I spent the better part of one of my evenings this week rummaging through stacks of dog-eared photos and dusty albums for a photo montage my parents wanted to put together. I had expected to stumble upon the embarrassing and the amusing - photos of my mother in bell-bottoms, photos of my father taken during his (mercifully) short experiment with a beard, photos of my aunt in shoulder pads, photos of a gap-toothed, boyish self. 

But something else happened. It was as if memory, long stoppered, had suddenly been set free in all its bittersweetness. Over the course of a few hours, I saw my grandparents as newlyweds, as first-time parents, young, ebullient, full of ambitions and hopes. I saw my parents, aunts and uncles as wide-eyed and wild-haired children and awkward adolescents. I saw my family as it had once been - closer in both joy and sorrow - before disputes over property, business, and insults real and imagined bred resentment and fractured relationships. Looking at those smiling faces made me long to reach back into the past, to warn them of the untimely deaths, debilitating diseases and bitter arguments that lay ahead. 

It would be wrong to say that all I felt was sorrow and nostalgia.
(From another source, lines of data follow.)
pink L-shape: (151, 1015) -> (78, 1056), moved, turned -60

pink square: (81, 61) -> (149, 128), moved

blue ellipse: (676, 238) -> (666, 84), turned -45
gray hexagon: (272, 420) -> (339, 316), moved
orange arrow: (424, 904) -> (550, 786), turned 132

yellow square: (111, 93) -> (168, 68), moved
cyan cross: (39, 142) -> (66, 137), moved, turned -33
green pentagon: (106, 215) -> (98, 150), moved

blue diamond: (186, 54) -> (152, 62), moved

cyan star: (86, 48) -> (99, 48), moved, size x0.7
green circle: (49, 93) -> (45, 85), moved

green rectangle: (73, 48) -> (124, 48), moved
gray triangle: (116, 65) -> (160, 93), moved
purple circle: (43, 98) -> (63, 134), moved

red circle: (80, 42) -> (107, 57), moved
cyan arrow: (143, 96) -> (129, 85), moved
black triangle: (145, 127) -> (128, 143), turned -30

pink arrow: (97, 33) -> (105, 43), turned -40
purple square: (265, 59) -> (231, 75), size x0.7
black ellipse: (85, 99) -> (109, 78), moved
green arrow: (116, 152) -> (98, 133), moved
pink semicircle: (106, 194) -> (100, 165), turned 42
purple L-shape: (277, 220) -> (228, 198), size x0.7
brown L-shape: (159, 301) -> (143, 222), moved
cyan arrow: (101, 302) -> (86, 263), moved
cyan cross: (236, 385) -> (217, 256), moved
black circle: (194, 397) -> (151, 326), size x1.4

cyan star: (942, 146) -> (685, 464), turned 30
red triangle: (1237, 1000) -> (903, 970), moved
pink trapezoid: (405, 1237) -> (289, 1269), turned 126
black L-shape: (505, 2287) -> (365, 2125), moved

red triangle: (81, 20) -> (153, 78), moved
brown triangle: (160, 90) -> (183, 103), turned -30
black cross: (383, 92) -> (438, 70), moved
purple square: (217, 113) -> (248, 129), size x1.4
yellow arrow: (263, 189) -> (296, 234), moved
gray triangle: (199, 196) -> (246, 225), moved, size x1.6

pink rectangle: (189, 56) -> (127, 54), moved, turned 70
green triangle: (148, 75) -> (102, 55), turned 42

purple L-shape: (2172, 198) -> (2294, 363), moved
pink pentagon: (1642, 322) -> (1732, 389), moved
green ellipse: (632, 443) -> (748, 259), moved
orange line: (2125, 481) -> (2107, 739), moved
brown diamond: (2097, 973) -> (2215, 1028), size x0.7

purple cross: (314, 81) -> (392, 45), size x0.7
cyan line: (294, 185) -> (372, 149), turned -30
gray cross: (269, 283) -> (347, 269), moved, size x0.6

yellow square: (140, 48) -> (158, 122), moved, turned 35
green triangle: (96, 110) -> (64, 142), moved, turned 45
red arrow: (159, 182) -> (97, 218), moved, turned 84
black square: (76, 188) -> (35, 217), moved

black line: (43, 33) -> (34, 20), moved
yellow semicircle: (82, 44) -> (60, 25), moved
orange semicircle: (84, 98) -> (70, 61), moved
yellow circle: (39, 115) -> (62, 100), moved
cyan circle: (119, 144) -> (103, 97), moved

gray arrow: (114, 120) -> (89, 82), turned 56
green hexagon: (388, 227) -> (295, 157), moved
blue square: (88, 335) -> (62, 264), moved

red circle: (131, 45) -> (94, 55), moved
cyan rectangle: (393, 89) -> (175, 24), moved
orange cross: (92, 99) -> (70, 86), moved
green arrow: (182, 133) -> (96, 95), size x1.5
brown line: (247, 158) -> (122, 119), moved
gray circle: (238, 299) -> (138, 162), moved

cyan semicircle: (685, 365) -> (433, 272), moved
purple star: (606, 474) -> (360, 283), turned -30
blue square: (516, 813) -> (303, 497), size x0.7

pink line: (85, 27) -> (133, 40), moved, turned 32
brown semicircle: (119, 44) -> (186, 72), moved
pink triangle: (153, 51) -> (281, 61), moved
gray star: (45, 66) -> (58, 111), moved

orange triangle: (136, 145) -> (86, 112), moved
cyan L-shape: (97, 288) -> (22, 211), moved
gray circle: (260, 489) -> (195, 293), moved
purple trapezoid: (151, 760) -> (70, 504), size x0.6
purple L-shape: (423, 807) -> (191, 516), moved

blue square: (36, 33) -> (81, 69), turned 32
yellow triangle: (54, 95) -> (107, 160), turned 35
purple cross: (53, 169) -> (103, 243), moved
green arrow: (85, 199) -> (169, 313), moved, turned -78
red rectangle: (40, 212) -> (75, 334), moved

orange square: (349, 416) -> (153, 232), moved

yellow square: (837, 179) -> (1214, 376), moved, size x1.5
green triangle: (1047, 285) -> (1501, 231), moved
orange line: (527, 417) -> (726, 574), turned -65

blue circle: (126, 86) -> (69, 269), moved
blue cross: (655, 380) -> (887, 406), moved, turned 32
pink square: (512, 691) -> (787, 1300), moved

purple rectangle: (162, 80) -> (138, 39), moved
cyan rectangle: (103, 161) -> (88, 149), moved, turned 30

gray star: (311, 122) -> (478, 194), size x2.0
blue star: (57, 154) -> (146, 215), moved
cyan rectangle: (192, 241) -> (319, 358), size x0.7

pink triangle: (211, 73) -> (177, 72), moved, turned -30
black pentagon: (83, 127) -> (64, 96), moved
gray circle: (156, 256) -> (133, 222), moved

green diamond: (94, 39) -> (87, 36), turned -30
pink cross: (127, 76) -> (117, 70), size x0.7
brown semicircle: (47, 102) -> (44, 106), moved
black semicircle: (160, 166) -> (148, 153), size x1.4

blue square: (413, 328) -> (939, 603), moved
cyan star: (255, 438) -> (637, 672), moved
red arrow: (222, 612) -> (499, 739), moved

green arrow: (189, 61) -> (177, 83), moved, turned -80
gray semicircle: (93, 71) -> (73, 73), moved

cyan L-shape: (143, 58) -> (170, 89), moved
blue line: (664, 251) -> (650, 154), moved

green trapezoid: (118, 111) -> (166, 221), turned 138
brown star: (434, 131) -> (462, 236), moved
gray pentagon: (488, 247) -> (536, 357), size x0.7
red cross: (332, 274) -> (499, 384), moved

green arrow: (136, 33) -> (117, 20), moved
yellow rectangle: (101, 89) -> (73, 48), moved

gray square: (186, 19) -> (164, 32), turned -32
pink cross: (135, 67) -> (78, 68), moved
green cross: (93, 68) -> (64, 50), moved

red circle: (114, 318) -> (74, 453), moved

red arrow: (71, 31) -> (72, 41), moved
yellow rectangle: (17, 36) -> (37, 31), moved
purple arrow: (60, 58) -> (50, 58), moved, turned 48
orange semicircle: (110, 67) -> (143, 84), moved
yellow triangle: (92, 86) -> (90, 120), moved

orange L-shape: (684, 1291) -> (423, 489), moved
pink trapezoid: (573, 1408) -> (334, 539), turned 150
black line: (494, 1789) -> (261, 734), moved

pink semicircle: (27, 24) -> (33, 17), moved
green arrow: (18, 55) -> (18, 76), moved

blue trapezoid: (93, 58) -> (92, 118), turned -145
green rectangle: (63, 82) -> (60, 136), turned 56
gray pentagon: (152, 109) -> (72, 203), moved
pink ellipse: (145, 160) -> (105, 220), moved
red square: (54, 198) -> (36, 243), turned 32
Because those stacks also captured moments of unalloyed joy - celebrations to mark a birthday or the purchase of a first home and a first car, weddings, graduations, holidays. I realized that many of those familiar faces had in fact formed the unvarying, unchanging nucleus of my 'family life.' And there was ample fodder for jokes - photos providing unassailable evidence of questionable sartorial choices and hair styles gone awry. 

Later that night, I wondered what my grandmother, one of the focal points in the small universe of our extended family, made of these memories. Did she mourn the passing of her once striking beauty, now faded into a quiet dignity? Did she often think of those who were no longer present?  

I can't pretend to know the answers. But I do know that when I get to be her age, I want to look back on a life filled with photo-opportunities, captured in decades and generations worth of dusty albums and dog-eared photos. What's a life without pictures? 

2 comments:

Gauri said...

beautiful toru. I was transmitted to a time when my parents and grandparents were younger...

pictures stop time. imagination brings people alive :)

TJ said...

Thanks GJ.

And it's taken me this long to figure out that you're blogging as well! Why so discreet?